[Records drawn from a dataset]
———

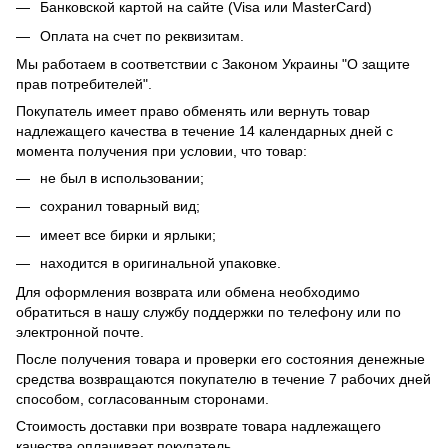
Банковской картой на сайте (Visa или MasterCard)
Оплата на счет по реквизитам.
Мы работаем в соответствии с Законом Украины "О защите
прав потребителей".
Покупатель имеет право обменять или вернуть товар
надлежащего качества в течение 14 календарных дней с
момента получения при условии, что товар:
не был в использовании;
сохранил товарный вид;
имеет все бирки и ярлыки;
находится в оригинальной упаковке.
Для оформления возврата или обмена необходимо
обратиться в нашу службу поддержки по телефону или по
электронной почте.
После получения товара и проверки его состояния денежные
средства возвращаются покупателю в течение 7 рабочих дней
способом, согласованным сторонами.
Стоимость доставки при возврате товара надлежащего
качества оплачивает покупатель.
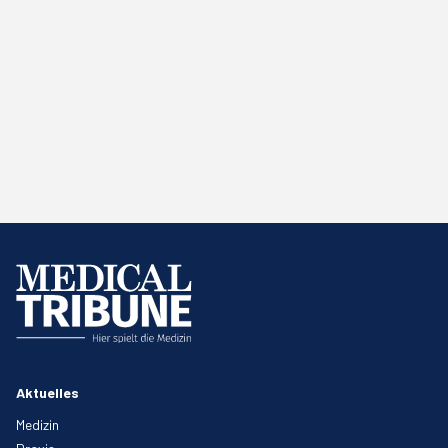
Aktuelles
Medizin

———

The problem | Every record above should reappear exactly, with the pictures gone.

Task solution |
Банковской картой на сайте (Visa или MasterCard)
Оплата на счет по реквизитам.
Мы работаем в соответствии с Законом Украины "О защите
прав потребителей".
Покупатель имеет право обменять или вернуть товар
надлежащего качества в течение 14 календарных дней с
момента получения при условии, что товар:
не был в использовании;
сохранил товарный вид;
имеет все бирки и ярлыки;
находится в оригинальной упаковке.
Для оформления возврата или обмена необходимо
обратиться в нашу службу поддержки по телефону или по
электронной почте.
После получения товара и проверки его состояния денежные
средства возвращаются покупателю в течение 7 рабочих дней
способом, согласованным сторонами.
Стоимость доставки при возврате товара надлежащего
качества оплачивает покупатель.
Aktuelles
Medizin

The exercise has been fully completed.